What they are getting at is seasonal is an advantage because you get paid in full, up front, before any snow falls. So, a lot of guys on here who have been doing this a lot longer and have much bigger companies than I do, will tell you that seasonal does not get upcharged. I had the same opinion as you until very recently. But if you look at the points made in other threads about seasonal customers, you will probably change the way you look at it. You need to know the averages for your area, and also how many trips that average requires, to get a grasp on the seasonal rate.

FWIW I would be scared to death to do a short term lease with the kind of rate you are talking about. $130 per hour before insurance and a really really expensive blower, is not leaving a margin worth the risk in my opinion. Others may have different opinions. You could purchase a tractor that sat all summer for monthly payments over a whole year, that would be half the lease price you are talking about.


----------



## Arrowbrook 99 (Mar 16, 2017)

PRCS said:


> I suppose I should clarify. Im actually in central ny. We always say upstate forgetting that NYC considers every one north of the upstate.
> 
> I know that I can recoup the costs. I have talked with more providers out my way. I believe the numbers I'm planning with are feasible here.
> 
> ...


----------



## PRCS (Mar 26, 2017)

blowerman said:


> What type of tractor are you renting short term for $18k?
> The pxpl is a great blower, but only works good on the NH bi-directional.


Thank you for your post.

The 18k is on a NH T5 series. The reason for such a high cost is they factor minimal usage at 100hrs\month. So about 3k a month for 6 months

I'm thinking about the NH bidirectionals. I'm going to take a trip "maybe" today to look at the possibilities.



blowerman said:


> Years back I though as you are, I'll rent. Ya right.
> Instead bought a new tractor & blower. FYI the blower is almost $20k
> 
> [\quote]
> ...


----------



## PRCS (Mar 26, 2017)

ktfbgb said:


> What they are getting at is seasonal is an advantage because you get paid in full, up front, before any snow falls. So, a lot of guys on here who have been doing this a lot longer and have much bigger companies than I do, will tell you that seasonal does not get upcharged. I had the same opinion as you until very recently. But if you look at the points made in other threads about seasonal customers, you will probably change the way you look at it. You need to know the averages for your area, and also how many trips that average requires, to get a grasp on the seasonal rate.
> 
> FWIW I would be scared to death to do a short term lease with the kind of rate you are talking about. $130 per hour before insurance and a really really expensive blower, is not leaving a margin worth the risk in my opinion. Others may have different opinions. You could purchase a tractor that sat all summer for monthly payments over a whole year, that would be half the lease price you are talking about.
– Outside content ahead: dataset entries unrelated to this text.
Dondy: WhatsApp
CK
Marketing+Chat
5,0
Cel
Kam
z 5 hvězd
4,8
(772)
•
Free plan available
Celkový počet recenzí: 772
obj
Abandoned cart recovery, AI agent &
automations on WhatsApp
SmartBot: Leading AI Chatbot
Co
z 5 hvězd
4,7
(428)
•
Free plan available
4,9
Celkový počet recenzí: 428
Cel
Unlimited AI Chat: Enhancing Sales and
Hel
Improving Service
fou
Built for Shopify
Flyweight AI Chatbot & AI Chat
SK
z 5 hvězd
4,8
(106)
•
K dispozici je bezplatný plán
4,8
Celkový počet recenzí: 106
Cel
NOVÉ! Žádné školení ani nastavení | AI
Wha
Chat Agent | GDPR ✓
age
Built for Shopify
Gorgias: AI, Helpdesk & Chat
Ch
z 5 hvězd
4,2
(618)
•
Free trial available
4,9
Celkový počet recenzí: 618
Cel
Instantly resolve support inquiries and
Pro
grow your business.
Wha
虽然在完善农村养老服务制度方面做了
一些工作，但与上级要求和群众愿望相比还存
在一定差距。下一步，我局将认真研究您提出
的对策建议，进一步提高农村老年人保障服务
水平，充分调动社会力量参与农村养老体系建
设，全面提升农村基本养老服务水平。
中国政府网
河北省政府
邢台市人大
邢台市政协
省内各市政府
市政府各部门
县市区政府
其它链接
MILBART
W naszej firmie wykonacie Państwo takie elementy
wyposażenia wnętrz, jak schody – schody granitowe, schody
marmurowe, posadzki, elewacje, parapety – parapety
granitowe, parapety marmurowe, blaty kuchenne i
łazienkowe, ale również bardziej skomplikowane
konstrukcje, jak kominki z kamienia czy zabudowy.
Thank you for the thoughts, all parts of what you said are floating in my mind. I'm a ways from a decision, still thinking through it all.

Another reason I'm thinking about a wheel loader at least I can have it and use it all year.


----------



## FredG (Oct 15, 2012)

PRCS said:


> Thank you for the thoughts, all parts of what you said are floating in my mind. I'm a ways from a decision, still thinking through it all.
> 
> Another reason I'm thinking about a wheel loader at least I can have it and use it all year.
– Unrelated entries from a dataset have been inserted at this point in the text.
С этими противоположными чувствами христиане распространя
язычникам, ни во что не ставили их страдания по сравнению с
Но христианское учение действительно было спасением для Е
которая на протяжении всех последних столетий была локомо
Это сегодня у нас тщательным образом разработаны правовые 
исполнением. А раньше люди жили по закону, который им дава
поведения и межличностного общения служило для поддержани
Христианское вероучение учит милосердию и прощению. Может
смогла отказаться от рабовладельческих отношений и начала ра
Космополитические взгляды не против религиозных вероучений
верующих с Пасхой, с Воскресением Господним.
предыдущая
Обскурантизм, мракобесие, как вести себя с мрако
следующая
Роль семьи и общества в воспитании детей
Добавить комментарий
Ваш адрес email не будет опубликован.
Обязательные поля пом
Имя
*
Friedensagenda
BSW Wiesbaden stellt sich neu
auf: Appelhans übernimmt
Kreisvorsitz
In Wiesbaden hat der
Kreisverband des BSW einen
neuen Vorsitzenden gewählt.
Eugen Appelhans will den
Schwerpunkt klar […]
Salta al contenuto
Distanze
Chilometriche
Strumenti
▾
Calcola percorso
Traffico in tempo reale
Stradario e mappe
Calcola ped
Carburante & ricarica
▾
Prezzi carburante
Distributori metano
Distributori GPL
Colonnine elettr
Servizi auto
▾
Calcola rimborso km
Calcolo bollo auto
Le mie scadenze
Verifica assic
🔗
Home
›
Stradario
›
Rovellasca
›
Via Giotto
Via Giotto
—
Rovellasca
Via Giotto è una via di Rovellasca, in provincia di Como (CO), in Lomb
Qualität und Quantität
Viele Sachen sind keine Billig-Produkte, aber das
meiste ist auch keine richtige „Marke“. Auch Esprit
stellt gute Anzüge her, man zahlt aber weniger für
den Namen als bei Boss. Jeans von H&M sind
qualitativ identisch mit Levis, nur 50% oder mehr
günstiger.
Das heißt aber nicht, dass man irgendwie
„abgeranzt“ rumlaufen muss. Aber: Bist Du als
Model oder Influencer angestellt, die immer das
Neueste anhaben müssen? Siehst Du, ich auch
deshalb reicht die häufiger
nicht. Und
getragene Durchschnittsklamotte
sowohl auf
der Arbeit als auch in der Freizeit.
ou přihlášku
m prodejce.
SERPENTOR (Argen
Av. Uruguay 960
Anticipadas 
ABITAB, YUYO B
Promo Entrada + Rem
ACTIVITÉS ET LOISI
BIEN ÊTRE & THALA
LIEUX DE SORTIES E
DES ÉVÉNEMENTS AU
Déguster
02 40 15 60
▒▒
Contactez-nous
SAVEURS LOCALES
It appears to me your mind set is on severe conditions. I got a airport snowblower. It's been used a couple times but sits most of the time. You need to concentrate on 2'' storms. JMO


----------



## PRCS (Mar 26, 2017)

FredG said:


> It appears to me your mind set is on severe conditions. I got a airport snowblower. It's been used a couple times but sits most of the time. You need to concentrate on 2'' storms. JMO


I understand that primarily our storm falls will fall within the normal abilities of an inverted. I just know when it hits the fan I want to still be able to maintain my responsibility to all of my customers per my agreement. "Many judge on a single fault in the shadow of much success" just trying to use some estimated calculations to factor for that.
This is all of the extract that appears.